— TASK TO CARRY OUT —
Show all lines of the entries in which the word "Trading" is found.

*** MATERIAL SHOWN Section Begins ***

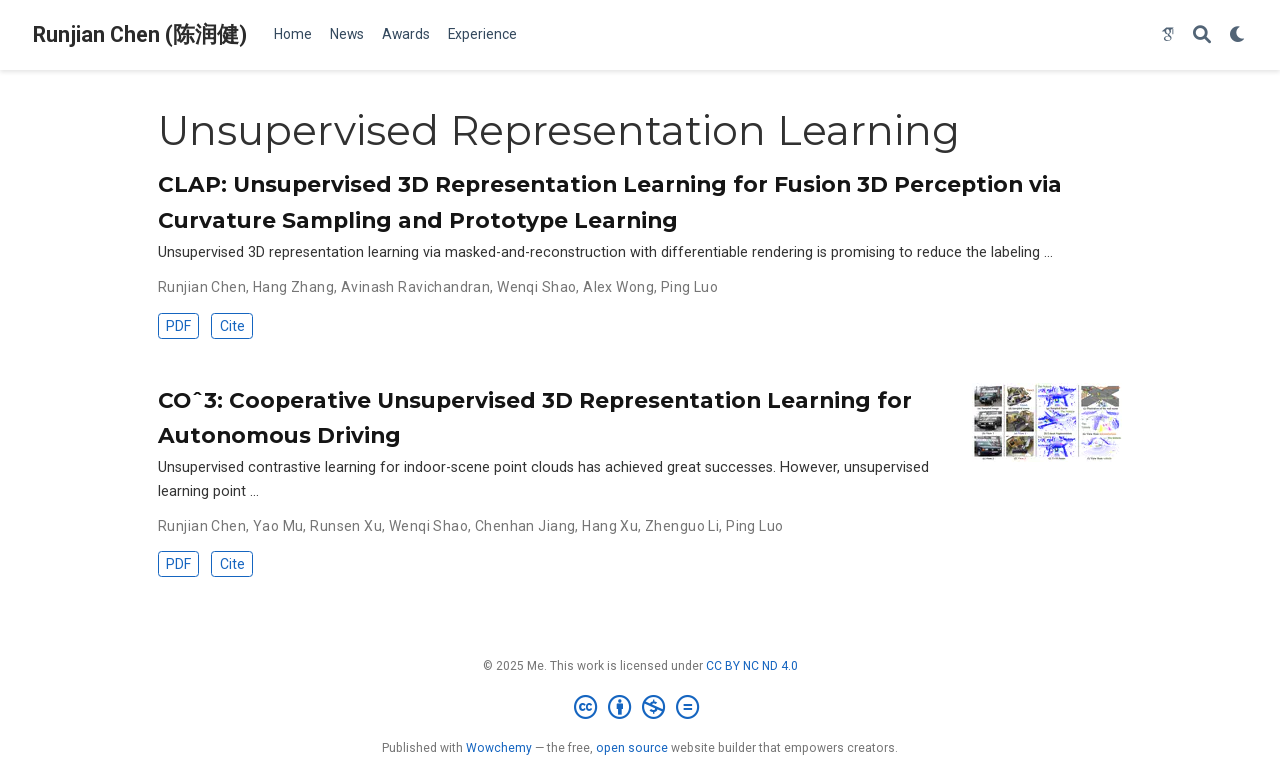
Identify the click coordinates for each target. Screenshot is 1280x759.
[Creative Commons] (640, 708)
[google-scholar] (1168, 35)
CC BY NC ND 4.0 (752, 666)
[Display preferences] (1238, 35)
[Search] (1202, 35)
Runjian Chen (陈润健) (140, 34)
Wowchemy (499, 748)
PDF (178, 326)
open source (632, 748)
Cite (232, 326)
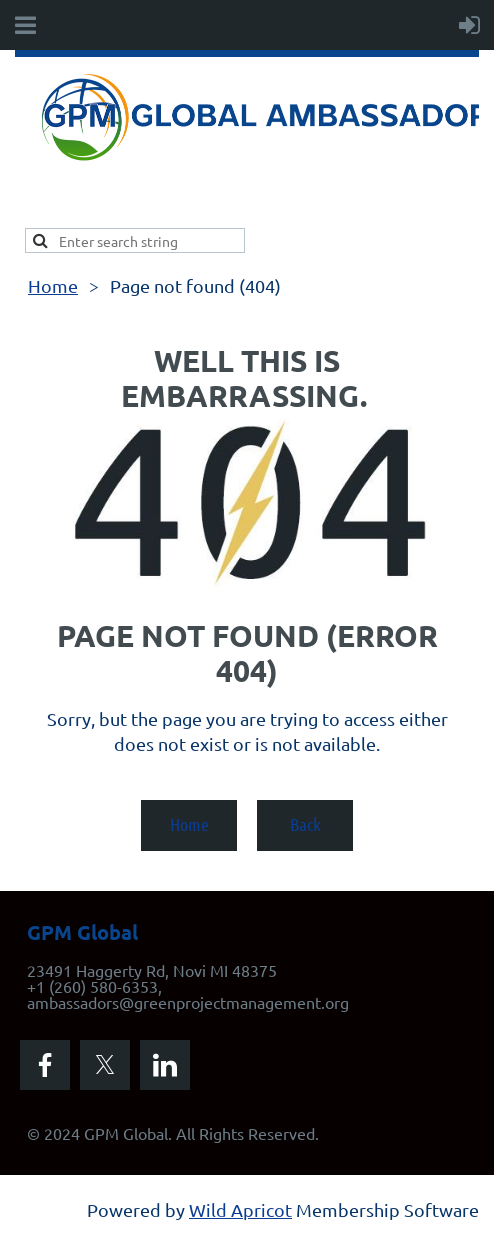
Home (53, 285)
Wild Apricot (240, 1209)
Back (305, 824)
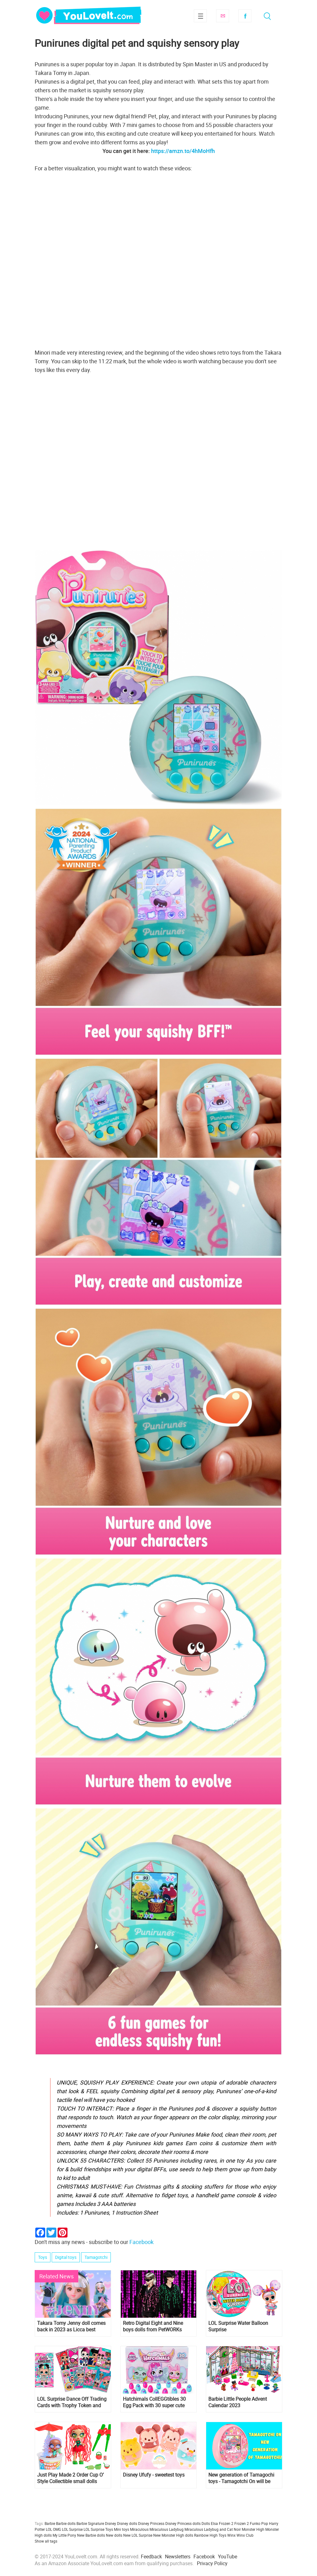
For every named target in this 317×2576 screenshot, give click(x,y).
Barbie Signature (90, 2523)
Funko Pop (259, 2523)
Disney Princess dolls (183, 2523)
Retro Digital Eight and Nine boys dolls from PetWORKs (153, 2326)
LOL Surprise (72, 2529)
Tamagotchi (96, 2257)
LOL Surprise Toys (98, 2529)
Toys (42, 2257)
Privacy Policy (212, 2563)
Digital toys (65, 2257)
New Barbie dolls (91, 2535)
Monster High (253, 2529)
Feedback (151, 2556)
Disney (110, 2523)
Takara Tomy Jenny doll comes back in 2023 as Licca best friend (71, 2326)
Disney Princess (151, 2523)
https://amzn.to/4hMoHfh (183, 151)
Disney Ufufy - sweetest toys (154, 2475)
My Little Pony (64, 2535)
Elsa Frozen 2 (222, 2523)
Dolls (206, 2523)
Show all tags (46, 2541)
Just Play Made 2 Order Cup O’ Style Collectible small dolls (70, 2478)
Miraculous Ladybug (167, 2529)
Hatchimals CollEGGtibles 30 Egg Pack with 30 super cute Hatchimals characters (154, 2402)
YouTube (227, 2556)
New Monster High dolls (173, 2535)
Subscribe (222, 15)
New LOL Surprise (137, 2535)
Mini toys (121, 2529)
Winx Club (245, 2535)
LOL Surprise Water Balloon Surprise (238, 2326)
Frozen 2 (241, 2523)
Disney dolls (127, 2523)
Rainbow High (206, 2535)
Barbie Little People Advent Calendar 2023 (237, 2402)
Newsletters (177, 2556)
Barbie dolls (66, 2523)
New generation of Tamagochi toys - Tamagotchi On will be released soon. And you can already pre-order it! (241, 2478)
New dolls (114, 2535)
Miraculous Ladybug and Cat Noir (213, 2529)
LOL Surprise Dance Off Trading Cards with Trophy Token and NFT (71, 2402)
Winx (231, 2535)
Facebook (244, 15)
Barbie (50, 2523)
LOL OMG (53, 2529)
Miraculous (139, 2529)
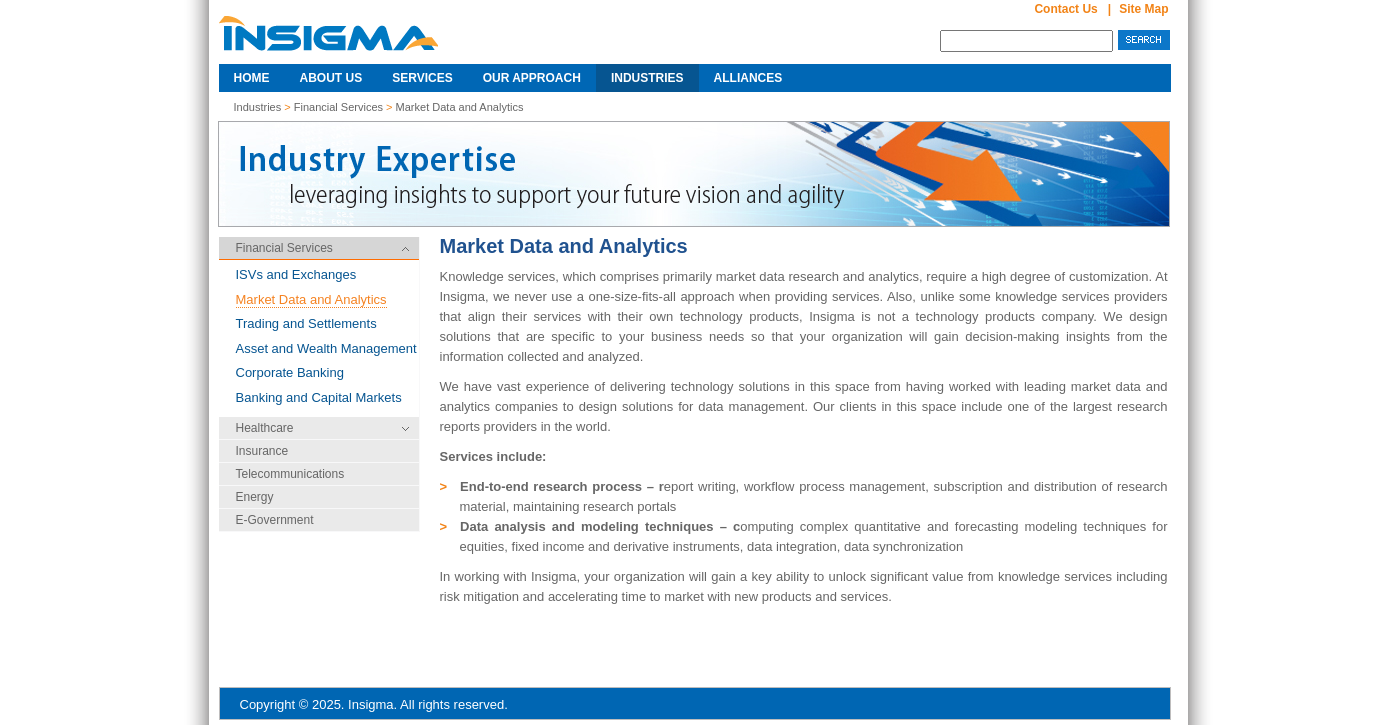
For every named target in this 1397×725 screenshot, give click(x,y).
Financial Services (340, 107)
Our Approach (532, 78)
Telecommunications (290, 474)
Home (252, 78)
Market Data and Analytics (460, 107)
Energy (255, 497)
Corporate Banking (290, 372)
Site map (1143, 9)
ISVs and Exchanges (296, 274)
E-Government (275, 520)
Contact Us (1065, 9)
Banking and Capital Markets (319, 397)
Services (422, 78)
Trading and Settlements (306, 323)
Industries (647, 78)
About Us (331, 78)
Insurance (262, 451)
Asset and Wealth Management (326, 348)
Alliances (748, 78)
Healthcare (265, 428)
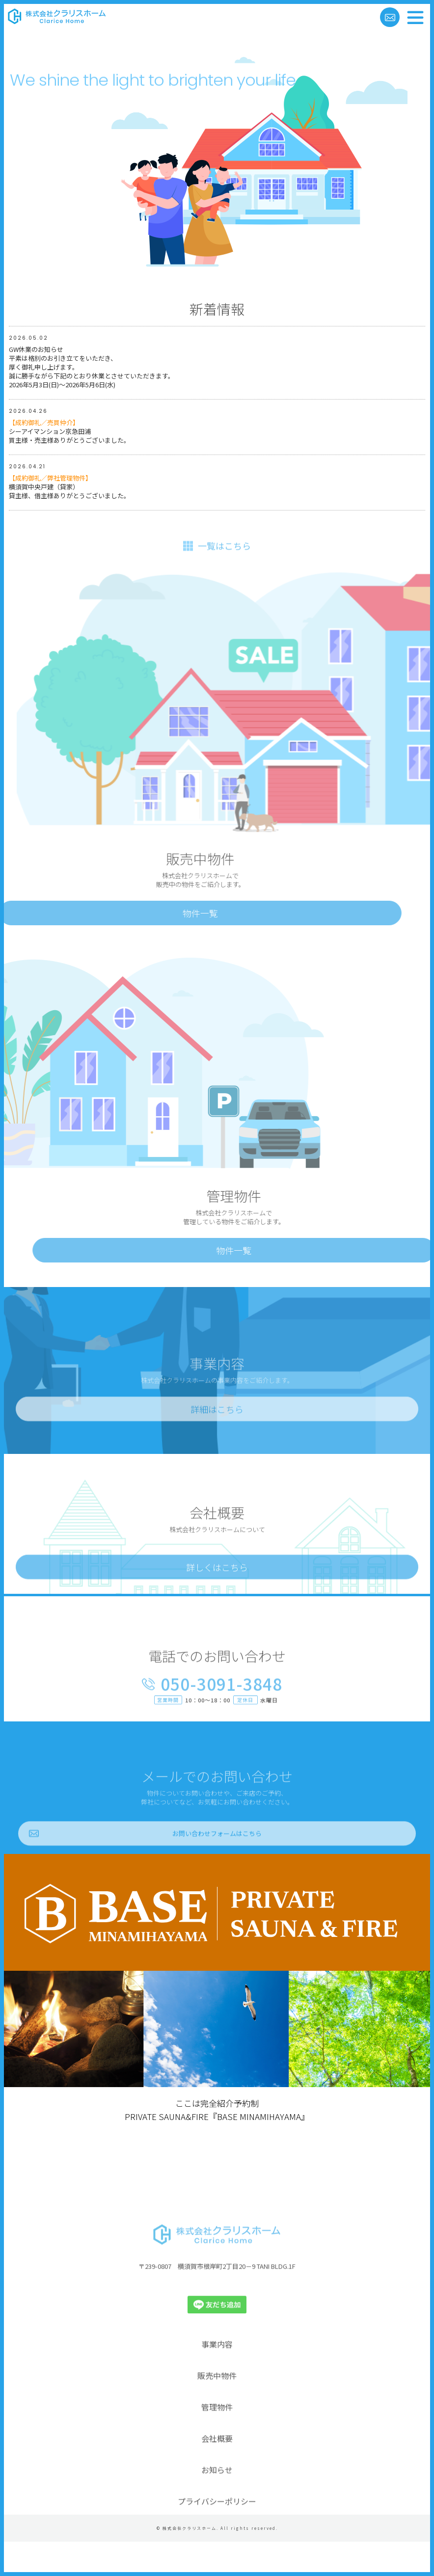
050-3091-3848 (221, 1714)
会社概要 (217, 2469)
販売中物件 (217, 2406)
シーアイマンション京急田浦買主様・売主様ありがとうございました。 (69, 432)
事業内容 (217, 2375)
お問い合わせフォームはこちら (217, 1864)
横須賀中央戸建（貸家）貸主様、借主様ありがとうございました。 (69, 488)
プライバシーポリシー (217, 2532)
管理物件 (217, 2437)
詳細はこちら (217, 1439)
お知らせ (217, 2500)
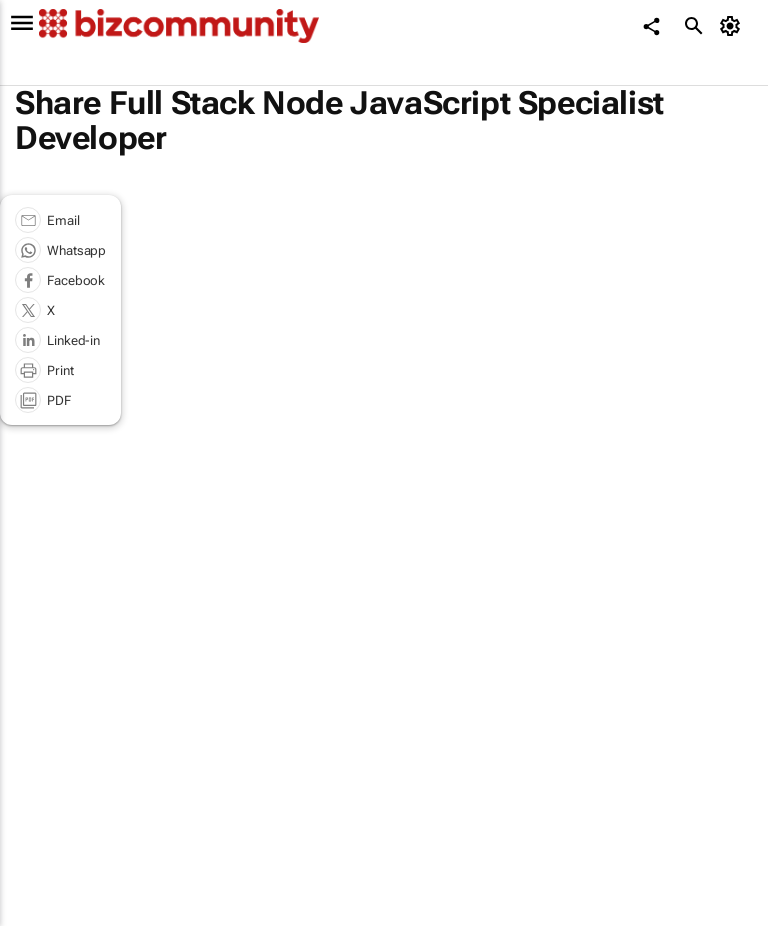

*** MATERIAL SHOWN Section Ends ***

— THE ANSWER —
LOL Surprise Dance Off Trading Cards with Trophy Token and NFT (71, 2402)
Trading and Settlements (306, 323)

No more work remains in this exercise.